**WHAT YOU ARE ASKED TO DO**
Give the data again exactly as it appears.

**Data entries**

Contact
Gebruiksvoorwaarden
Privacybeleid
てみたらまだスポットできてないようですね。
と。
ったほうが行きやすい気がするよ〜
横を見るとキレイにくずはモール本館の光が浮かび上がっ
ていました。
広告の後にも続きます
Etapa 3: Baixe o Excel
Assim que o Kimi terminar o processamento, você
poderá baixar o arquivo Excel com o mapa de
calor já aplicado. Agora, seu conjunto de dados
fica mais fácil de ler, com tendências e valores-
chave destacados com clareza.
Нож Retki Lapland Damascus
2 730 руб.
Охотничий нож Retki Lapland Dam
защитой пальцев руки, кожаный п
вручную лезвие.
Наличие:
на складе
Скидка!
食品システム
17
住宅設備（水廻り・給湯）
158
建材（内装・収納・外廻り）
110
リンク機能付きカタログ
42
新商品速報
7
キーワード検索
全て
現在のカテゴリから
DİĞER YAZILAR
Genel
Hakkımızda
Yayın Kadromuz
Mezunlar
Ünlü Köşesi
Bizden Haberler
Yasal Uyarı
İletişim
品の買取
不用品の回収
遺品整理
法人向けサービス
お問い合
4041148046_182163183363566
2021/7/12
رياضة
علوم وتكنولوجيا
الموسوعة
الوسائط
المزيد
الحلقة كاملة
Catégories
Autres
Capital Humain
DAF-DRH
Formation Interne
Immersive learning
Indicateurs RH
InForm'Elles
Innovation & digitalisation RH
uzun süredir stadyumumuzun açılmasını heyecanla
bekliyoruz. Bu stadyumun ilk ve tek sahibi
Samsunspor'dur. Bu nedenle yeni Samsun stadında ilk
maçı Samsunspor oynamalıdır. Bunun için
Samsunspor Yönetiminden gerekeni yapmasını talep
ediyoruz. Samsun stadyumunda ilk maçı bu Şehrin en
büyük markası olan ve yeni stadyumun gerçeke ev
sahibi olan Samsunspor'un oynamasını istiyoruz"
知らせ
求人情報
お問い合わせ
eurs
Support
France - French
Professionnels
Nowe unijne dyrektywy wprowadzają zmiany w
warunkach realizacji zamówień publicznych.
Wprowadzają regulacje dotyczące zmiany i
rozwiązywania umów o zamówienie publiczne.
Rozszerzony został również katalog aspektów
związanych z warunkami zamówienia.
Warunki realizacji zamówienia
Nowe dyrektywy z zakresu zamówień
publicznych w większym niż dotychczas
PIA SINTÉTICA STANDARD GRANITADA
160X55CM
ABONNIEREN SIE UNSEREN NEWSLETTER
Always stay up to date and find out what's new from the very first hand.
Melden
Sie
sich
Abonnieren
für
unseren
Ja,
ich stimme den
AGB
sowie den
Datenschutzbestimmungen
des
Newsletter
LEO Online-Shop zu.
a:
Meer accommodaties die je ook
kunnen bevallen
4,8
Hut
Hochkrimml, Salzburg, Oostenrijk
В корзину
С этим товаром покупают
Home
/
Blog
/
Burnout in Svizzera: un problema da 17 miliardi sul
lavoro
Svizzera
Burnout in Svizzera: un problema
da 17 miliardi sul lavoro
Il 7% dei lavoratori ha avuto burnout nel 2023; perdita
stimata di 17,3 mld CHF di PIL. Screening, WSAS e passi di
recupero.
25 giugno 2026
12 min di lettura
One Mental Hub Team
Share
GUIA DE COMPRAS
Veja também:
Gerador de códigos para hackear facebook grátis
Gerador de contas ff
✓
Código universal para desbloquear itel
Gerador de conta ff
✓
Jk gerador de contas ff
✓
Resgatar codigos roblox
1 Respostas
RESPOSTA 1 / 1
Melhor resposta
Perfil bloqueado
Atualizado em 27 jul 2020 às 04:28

**SOLUTION FOR THIS TASK**
Contact
Gebruiksvoorwaarden
Privacybeleid
てみたらまだスポットできてないようですね。
と。
ったほうが行きやすい気がするよ〜
横を見るとキレイにくずはモール本館の光が浮かび上がっ
ていました。
広告の後にも続きます
Etapa 3: Baixe o Excel
Assim que o Kimi terminar o processamento, você
poderá baixar o arquivo Excel com o mapa de
calor já aplicado. Agora, seu conjunto de dados
fica mais fácil de ler, com tendências e valores-
chave destacados com clareza.
Нож Retki Lapland Damascus
2 730 руб.
Охотничий нож Retki Lapland Dam
защитой пальцев руки, кожаный п
вручную лезвие.
Наличие:
на складе
Скидка!
食品システム
17
住宅設備（水廻り・給湯）
158
建材（内装・収納・外廻り）
110
リンク機能付きカタログ
42
新商品速報
7
キーワード検索
全て
現在のカテゴリから
DİĞER YAZILAR
Genel
Hakkımızda
Yayın Kadromuz
Mezunlar
Ünlü Köşesi
Bizden Haberler
Yasal Uyarı
İletişim
品の買取
不用品の回収
遺品整理
法人向けサービス
お問い合
4041148046_182163183363566
2021/7/12
رياضة
علوم وتكنولوجيا
الموسوعة
الوسائط
المزيد
الحلقة كاملة
Catégories
Autres
Capital Humain
DAF-DRH
Formation Interne
Immersive learning
Indicateurs RH
InForm'Elles
Innovation & digitalisation RH
uzun süredir stadyumumuzun açılmasını heyecanla
bekliyoruz. Bu stadyumun ilk ve tek sahibi
Samsunspor'dur. Bu nedenle yeni Samsun stadında ilk
maçı Samsunspor oynamalıdır. Bunun için
Samsunspor Yönetiminden gerekeni yapmasını talep
ediyoruz. Samsun stadyumunda ilk maçı bu Şehrin en
büyük markası olan ve yeni stadyumun gerçeke ev
sahibi olan Samsunspor'un oynamasını istiyoruz"
知らせ
求人情報
お問い合わせ
eurs
Support
France - French
Professionnels
Nowe unijne dyrektywy wprowadzają zmiany w
warunkach realizacji zamówień publicznych.
Wprowadzają regulacje dotyczące zmiany i
rozwiązywania umów o zamówienie publiczne.
Rozszerzony został również katalog aspektów
związanych z warunkami zamówienia.
Warunki realizacji zamówienia
Nowe dyrektywy z zakresu zamówień
publicznych w większym niż dotychczas
PIA SINTÉTICA STANDARD GRANITADA
160X55CM
ABONNIEREN SIE UNSEREN NEWSLETTER
Always stay up to date and find out what's new from the very first hand.
Melden
Sie
sich
Abonnieren
für
unseren
Ja,
ich stimme den
AGB
sowie den
Datenschutzbestimmungen
des
Newsletter
LEO Online-Shop zu.
a:
Meer accommodaties die je ook
kunnen bevallen
4,8
Hut
Hochkrimml, Salzburg, Oostenrijk
В корзину
С этим товаром покупают
Home
/
Blog
/
Burnout in Svizzera: un problema da 17 miliardi sul
lavoro
Svizzera
Burnout in Svizzera: un problema
da 17 miliardi sul lavoro
Il 7% dei lavoratori ha avuto burnout nel 2023; perdita
stimata di 17,3 mld CHF di PIL. Screening, WSAS e passi di
recupero.
25 giugno 2026
12 min di lettura
One Mental Hub Team
Share
GUIA DE COMPRAS
Veja também:
Gerador de códigos para hackear facebook grátis
Gerador de contas ff
✓
Código universal para desbloquear itel
Gerador de conta ff
✓
Jk gerador de contas ff
✓
Resgatar codigos roblox
1 Respostas
RESPOSTA 1 / 1
Melhor resposta
Perfil bloqueado
Atualizado em 27 jul 2020 às 04:28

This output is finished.